Carmen Barroso: Ontem, poeira de estrelas. Amanhã, abracemos o desconhecido.
A cientista social Carmen Barroso dedicou sua carreira ao estudo de direitos reprodutivos. “A partir da década de 90, a ideia de controle de natalidade foi substituída pela ideia de direitos reprodutivos, que são, basicamente, o direito de decidir se a mulher deseja ter ou não um filho, com quem e quando”, ela disse ao blog. Em 2016, recebeu o prêmio da Nações Unidas, UN Population Award, por seu trabalho na área. Ele é pioneira no estudo de gênero no Brasil e a na ONU e, hoje, é uma das diretoras (“co-chair”) do Independent Accountability Panel, a convite do secretário-geral da ONU. A instituição surgiu para acompanhar a implementação de um programa da ONU chamado “Every Woman, Every Child, Global Strategy for woman, children and adolescente health“.
Carmen discutiu o direito à vida durante toda sua carreira. Hoje, ela parece refletir sobre esse outro lado, também pouco discutido na sociedade, que é a morte. “A morte é parte da vida. É uma parte negligenciada da vida. Quando você fica mais velho, você começa a perceber que ou refletimos sobre isso, ou enfiamos a cabeça na areia”.
A imagem de “enfiar a cabeça na areia” é uma metáfora presente no livro fotográfico, VIVER, de Derli Barroso, seu marido. Derli teve uma coluna semana semanal na Folha, durante 3 anos, sobre fotografia. Moram nos Estados Unidos desde 2003 e vieram ao Brasil para o lançamento desse livro.
Reproduzo aqui, com a permissão de Carmen, a linda introdução desse livro. O título “Viver é perigoso” é uma referência a Guimarães Rosa.
Viver é perigoso
Por Carmen Barroso
Viver enquanto velho é especialmente perigoso. Na velhice as coisas se tornam mais simples e mais complexas ao mesmo tempo. Também mais fáceis e mais difíceis, o que não é exatamente o resultado da simplicidade e da complexidade crescentes. E o perigo está em não aprender a ver estas mudanças e perder as grandes oportunidades que elas oferecem.

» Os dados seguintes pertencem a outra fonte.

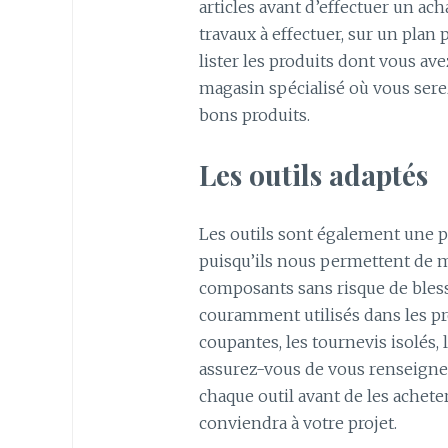
articles avant d’effectuer un ach
travaux à effectuer, sur un plan
lister les produits dont vous av
magasin spécialisé où vous sere
bons produits.
Les outils adaptés
Les outils sont également une pa
puisqu’ils nous permettent de ma
composants sans risque de bles
couramment utilisés dans les pr
coupantes, les tournevis isolés, 
assurez-vous de vous renseigne
chaque outil avant de les achete
conviendra à votre projet.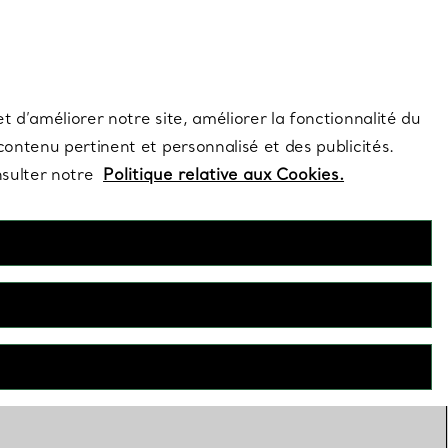
s et exclusivités de la Maison.
Contactez-nous
Connectez-vous
t d’améliorer notre site, améliorer la fonctionnalité du
 contenu pertinent et personnalisé et des publicités.
nsulter notre
Politique relative aux Cookies.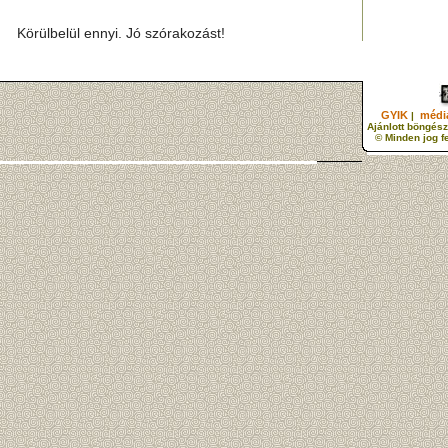
Körülbelül ennyi. Jó szórakozást!
GYIK
média
|
Ajánlott böngész
© Minden jog f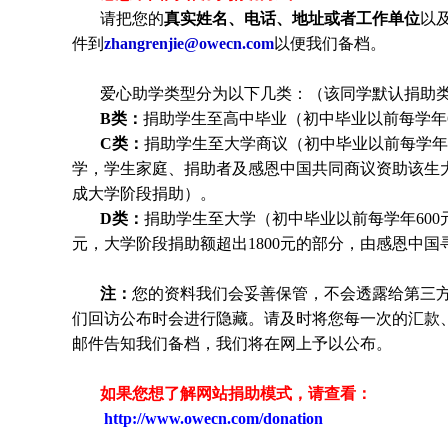
请把您的
真实姓名、电话、地址或者工作单位
以
件到
zhangrenjie@owecn.com
以便我们备档。
爱心助学类型分为以下几类：（该同学默认捐助类
B类：
捐助学生至高中毕业（初中毕业以前每学年6
C类：
捐助
学生
至大学商议（初中毕业以前每学年6
学，
学生
家庭、捐助者及感恩中国共同商议资助该生
成大学阶段捐助）。
D类：
捐助
学生
至大学（初中毕业以前每学年600元
元，大学阶段捐助额超出1800元的部分，由感恩中
注：
您的资料我们会妥善保管，不会透露给第三
们回访公布时会进行隐藏。请及时将您每一次的汇款
邮件告知我们备档，我们将在网上予以公布。
如果您想了解网站捐助模式，请查看：
http://www.owecn.com/donation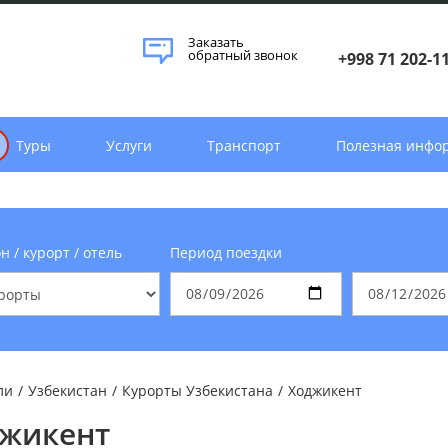
Заказать
обратный звонок
+998 71 202-1
Туры
Услуги
Транспорт
Полезная инфо
н / курорт / отель
Период поездки
ли
/
Узбекистан
/
Курорты Узбекистана
/
Ходжикент
жикент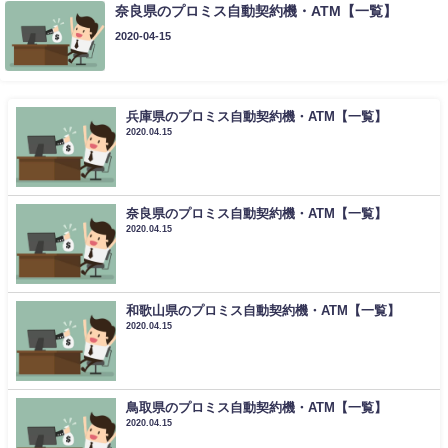
奈良県のプロミス自動契約機・ATM【一覧】
2020-04-15
兵庫県のプロミス自動契約機・ATM【一覧】
2020.04.15
奈良県のプロミス自動契約機・ATM【一覧】
2020.04.15
和歌山県のプロミス自動契約機・ATM【一覧】
2020.04.15
鳥取県のプロミス自動契約機・ATM【一覧】
2020.04.15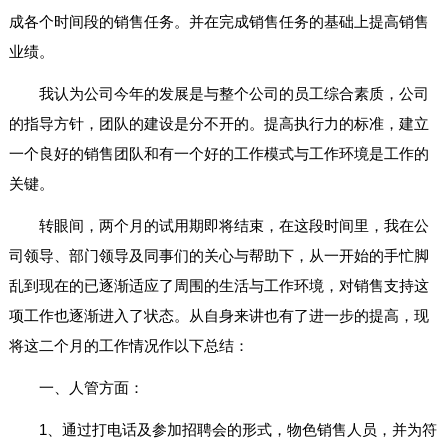
成各个时间段的销售任务。并在完成销售任务的基础上提高销售
业绩。
我认为公司今年的发展是与整个公司的员工综合素质，公司
的指导方针，团队的建设是分不开的。提高执行力的标准，建立
一个良好的销售团队和有一个好的工作模式与工作环境是工作的
关键。
转眼间，两个月的试用期即将结束，在这段时间里，我在公
司领导、部门领导及同事们的关心与帮助下，从一开始的手忙脚
乱到现在的已逐渐适应了周围的生活与工作环境，对销售支持这
项工作也逐渐进入了状态。从自身来讲也有了进一步的提高，现
将这二个月的工作情况作以下总结：
一、人管方面：
1、通过打电话及参加招聘会的形式，物色销售人员，并为符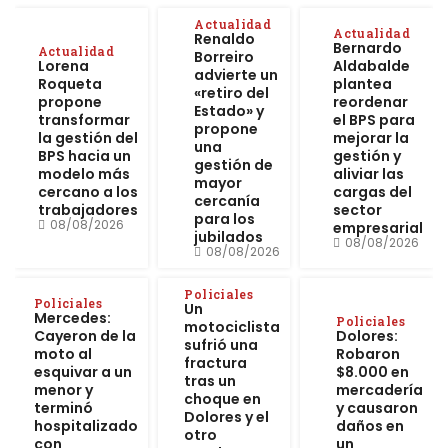
Actualidad
Actualidad
Renaldo
Bernardo
Actualidad
Borreiro
Lorena
Aldabalde
advierte un
Roqueta
plantea
«retiro del
propone
reordenar
Estado» y
transformar
el BPS para
propone
la gestión del
mejorar la
una
BPS hacia un
gestión y
gestión de
modelo más
aliviar las
mayor
cercano a los
cargas del
cercanía
trabajadores
sector
para los
08/08/2026
empresarial
jubilados
08/08/2026
08/08/2026
Policiales
Policiales
Un
Mercedes:
Policiales
motociclista
Cayeron de la
Dolores:
sufrió una
moto al
Robaron
fractura
esquivar a un
$8.000 en
tras un
menor y
mercadería
choque en
terminó
y causaron
Dolores y el
hospitalizado
daños en
otro
con
un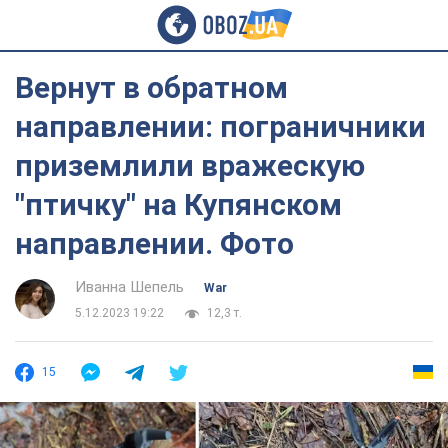
Вернут в обратном
направлении: пограничники
приземлили вражескую
"птичку" на Купянском
направлении. Фото
Иванна Шепель
War
5.12.2023 19:22
12,3 т.
15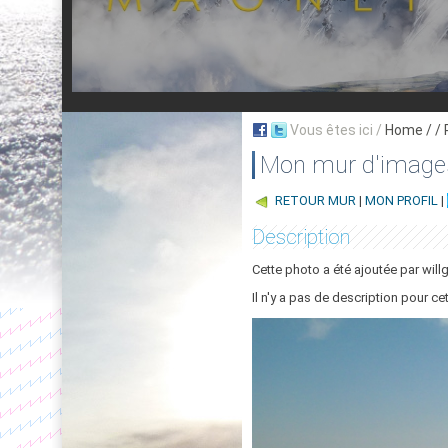
Vous êtes ici /
Home
/ /
Mon mur d'image
RETOUR MUR
|
MON PROFIL
|
Description
Cette photo a été ajoutée par will
Il n'y a pas de description pour ce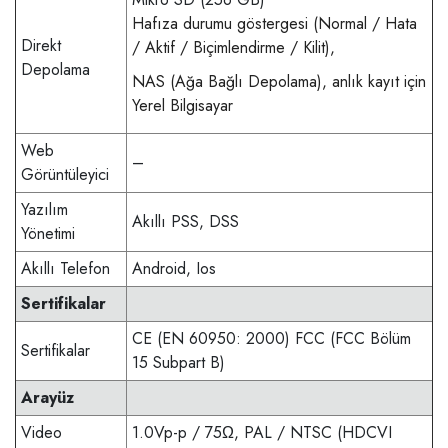
Hafıza durumu göstergesi (Normal / Hata
Direkt
/ Aktif / Biçimlendirme / Kilit),
Depolama
NAS (Ağa Bağlı Depolama), anlık kayıt için
Yerel Bilgisayar
Web
–
Görüntüleyici
Yazılım
Akıllı PSS, DSS
Yönetimi
Akıllı Telefon
Android, Ios
Sertifikalar
CE (EN 60950: 2000) FCC (FCC Bölüm
Sertifikalar
15 Subpart B)
Arayüz
Video
1.0Vp-p / 75Ω, PAL / NTSC (HDCVI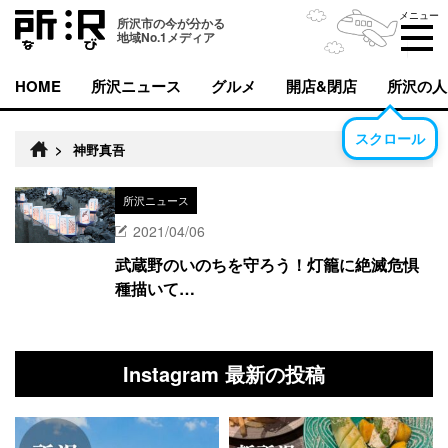
メニュー
所沢市の今が分かる
地域No.1メディア
HOME
所沢ニュース
グルメ
開店&閉店
所沢の人
スクロール
>
神野真吾
所沢ニュース
2021/04/06
武蔵野のいのちを守ろう！灯籠に絶滅危惧
種描いて…
Instagram 最新の投稿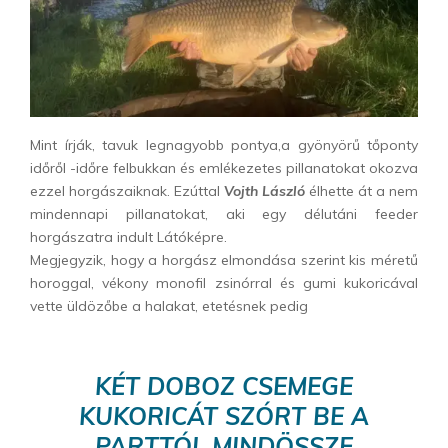
Mint írják, tavuk legnagyobb pontya,a gyönyörű tőponty
időről -időre felbukkan és emlékezetes pillanatokat okozva
ezzel horgászaiknak. Ezúttal
Vojth László
élhette át a nem
mindennapi pillanatokat, aki egy délutáni feeder
horgászatra indult Látóképre.
Megjegyzik, hogy a horgász elmondása szerint kis méretű
horoggal, vékony monofil zsinórral és gumi kukoricával
vette üldözőbe a halakat, etetésnek pedig
KÉT DOBOZ CSEMEGE
KUKORICÁT SZÓRT BE A
PARTTÓL MINDÖSSZE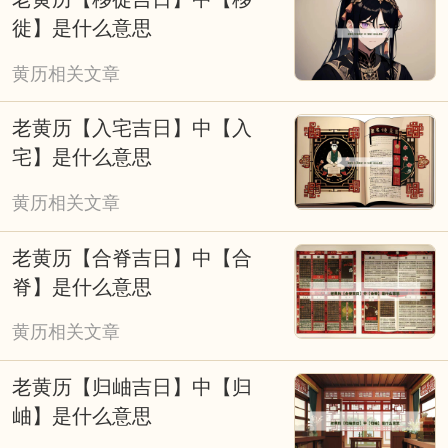
风。无需盲目依赖，可将其作为参考，结合科
徙】是什么意思
学规划与积极心态，兼顾传统民俗与现代生活
黄历相关文章
节奏，让择吉成为美好期许的寄托，而非行动
的桎梏。
老黄历【入宅吉日】中【入
宅】是什么意思
黄历相关文章
老黄历【合脊吉日】中【合
脊】是什么意思
黄历相关文章
老黄历【归岫吉日】中【归
岫】是什么意思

Derli aprendeu. Tanto na vida como na obra. Os trabalhos que está produzindo no limiar de seus 80 anos simplificam as imagens de extrema complexidade que sua retina e sua câmera tem registrado ao longo do tempo. Revisitando suas fotos de situações as mais variadas, procura extrair sua essência. Reduzindo-as a formas, cores e movimentos, na realidade amplia a visão daquilo que realmente está em jogo. O resultado pode ser aparentemente fácil, mas trata-se daquela facilidade difícil que também buscavam Miró e Klee.
O que torna a velhice especialmente perigosa não é somente que sejamos seres perecíveis, mas especialmente nossa consciência da morte, que se torna cada vez mais presente. Amedrontadora, deprimente: muitos preferem fugir dela o quanto podem. Procuram não pensar (e ainda menos falar) no assunto. Torna-se um tabu, pior que o sexo.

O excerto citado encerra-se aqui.